┌──

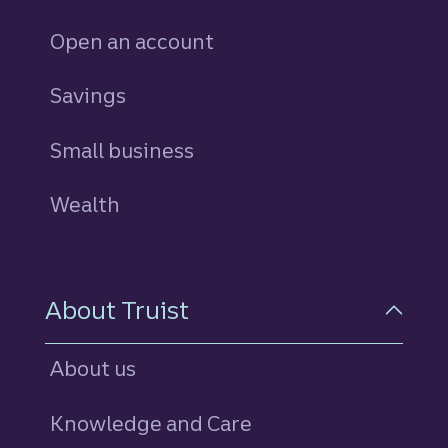
Open an account
Savings
personal
Small business
Wealth
About Truist
About us
Knowledge and Care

└──

REQUIRED WORK: Everything from the line that has "Small business" to the final line above should be retyped exactly, and nothing else.

WRITTEN RESPONSE:
Small business
Wealth
About Truist
About us
Knowledge and Care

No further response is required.